1. There is one large filter applied across all of the filtered data
2. There are numerous filters of a single frame
3. There are numerous overlapping filters, all of them will start at 0

Then we will add the mean time for saving the whole data set.


In [None]:
times_many = np.zeros(len(percentages)+1)
times_one = np.zeros(len(percentages)+1)
times_overlap = np.zeros(len(percentages) + 1)

mean, std = calc_stats(data)

times_many[9] = mean
times_one[9] = mean
times_overlap[9] = mean
print('full data', mean, std)

This code will loop over the percentages of the data to be filtered and calculates the mean time. The first block is a single filter, the second is lots of single frame filters and the last block is for the overlapping filters. Each time `clear_time_filters` is used to make sure that only the filters that we want to consider are included. The final bit of code prints and stores the results.

In [None]:
for j, percent in enumerate(percentages):
    data.clear_time_filters()
    data.add_time_filter('one', frame_start_times[0], frame_start_times[-1]*percent)
    one_mean, one_std = calc_stats(data)
    
    data.clear_time_filters()
    for k in range(int(len(frame_start_times)*percent)):
        data.add_time_filter(f'filter {k}', frame_start_times[k], frame_start_times[k] + dt)
    many_mean, many_std = calc_stats(data)
    
    data.clear_time_filters()
    for k in range(int(len(frame_start_times)*percent)):
        data.add_time_filter(f'filter {k}', frame_start_times[0], frame_start_times[k] + dt)
    overlap_mean, overlap_std = calc_stats(data)
    
    pos = len(percentages) - j - 1
    print(percent, many_mean, many_std, one_mean, one_std, overlap_mean, overlap_std)
    times_many[pos] = many_mean
    times_one[pos] = one_mean
    times_overlap[pos] = overlap_mean



The plot tools expect a histogram, so we write the percentages as bin edges.

In [None]:
bins = np.asarray([0.05, 0.15, 0.25, 0.25, 0.45, 0.55, 0.65, 0.75, 0.85, 0.95, 1.05])

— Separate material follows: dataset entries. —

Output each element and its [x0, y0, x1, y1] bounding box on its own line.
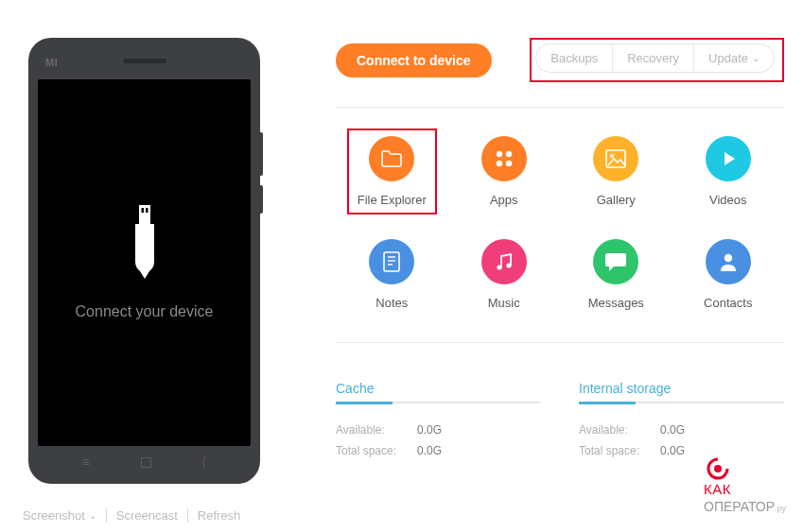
phone-nav: ≡ ⟨: [28, 450, 260, 474]
chevron-down-icon: ⌄: [752, 53, 759, 63]
svg-point-4: [506, 151, 512, 157]
notes-icon: [369, 239, 414, 284]
watermark: КАК ОПЕРАТОР.ру: [704, 456, 786, 515]
svg-point-3: [497, 151, 502, 157]
svg-point-14: [506, 263, 511, 267]
music-icon: [481, 239, 527, 284]
device-panel: MI Connect your device ≡ ⟨ Screenshot⌄: [0, 0, 284, 532]
cache-bar: [336, 402, 541, 403]
watermark-icon: [704, 456, 732, 481]
screencast-button[interactable]: Screencast: [107, 508, 188, 523]
svg-point-5: [497, 161, 502, 166]
tile-messages[interactable]: Messages: [560, 239, 672, 310]
gallery-icon: [593, 136, 638, 181]
tile-notes[interactable]: Notes: [336, 239, 448, 310]
chevron-down-icon: ⌄: [89, 510, 96, 521]
storage-section: Cache Available:0.0G Total space:0.0G In…: [336, 371, 784, 461]
cache-storage: Cache Available:0.0G Total space:0.0G: [336, 381, 541, 461]
tile-gallery[interactable]: Gallery: [560, 136, 672, 207]
svg-rect-0: [139, 205, 150, 224]
phone-brand: MI: [45, 57, 58, 68]
main-panel: Connect to device Backups Recovery Updat…: [284, 0, 803, 532]
svg-rect-1: [141, 208, 144, 213]
svg-point-6: [506, 161, 512, 166]
refresh-button[interactable]: Refresh: [188, 508, 251, 523]
svg-rect-2: [146, 208, 148, 213]
tile-music[interactable]: Music: [448, 239, 561, 310]
messages-icon: [593, 239, 638, 284]
nav-back-icon: ⟨: [201, 455, 206, 470]
apps-icon: [481, 136, 527, 181]
tile-contacts[interactable]: Contacts: [672, 239, 785, 310]
category-grid: File Explorer Apps Gallery Videos: [336, 136, 784, 310]
internal-bar: [579, 402, 784, 403]
tile-videos[interactable]: Videos: [672, 136, 785, 207]
tile-file-explorer[interactable]: File Explorer: [336, 136, 448, 207]
svg-rect-9: [384, 252, 399, 271]
screenshot-button[interactable]: Screenshot⌄: [13, 508, 107, 523]
connect-prompt: Connect your device: [76, 303, 214, 320]
svg-point-16: [714, 465, 722, 472]
recovery-button[interactable]: Recovery: [613, 44, 694, 72]
contacts-icon: [706, 239, 751, 284]
nav-home-icon: [141, 457, 151, 468]
bottom-toolbar: Screenshot⌄ Screencast Refresh: [13, 508, 250, 523]
play-icon: [706, 136, 751, 181]
svg-point-8: [610, 154, 614, 158]
nav-menu-icon: ≡: [82, 455, 90, 470]
usb-icon: [129, 205, 161, 279]
backups-button[interactable]: Backups: [536, 44, 613, 72]
tile-apps[interactable]: Apps: [448, 136, 561, 207]
update-button[interactable]: Update⌄: [694, 44, 774, 72]
folder-icon: [369, 136, 414, 181]
action-pills: Backups Recovery Update⌄: [535, 43, 775, 73]
connect-device-button[interactable]: Connect to device: [336, 43, 492, 77]
svg-point-15: [724, 254, 732, 262]
phone-mockup: MI Connect your device ≡ ⟨: [28, 38, 260, 484]
internal-storage: Internal storage Available:0.0G Total sp…: [579, 381, 784, 461]
svg-point-13: [497, 265, 501, 269]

Finally we plot the results.

In [None]:
from MuonDataLib.plot.basic import Figure

fig = Figure(y_label='time to save (s)', x_label='fraction of data retained')
fig.plot(bins, times_one, label='one filter')
fig.plot(bins, times_many, label='many filters')
fig.plot(bins, times_overlap, label='overlapping filters')
fig.show()

There are a few interesting features in this data. The first is that filtering a small amount of data is slower than using all of it. This seems unintuitive, as there is less data so it should be quicker. However, the code has to calculate which data to filter out (remove) before calculating the histogram. Hence, there is initially a time cost for doing the filtering if the only a small amount of data is removed. 

The second interesting thing is that using multiple filters makes the code slower. This is becuase each new filter causes a search of the frame times to identify which data to remove. Hence, as the number of searches increases the calculation gets slower.  

The final interesting point, is that the `overlapping filters` and `many filters` methods take about the same amount of time for each fraction of data. This is because, th time taken scales with the number of filters and as a consequence the number of searches.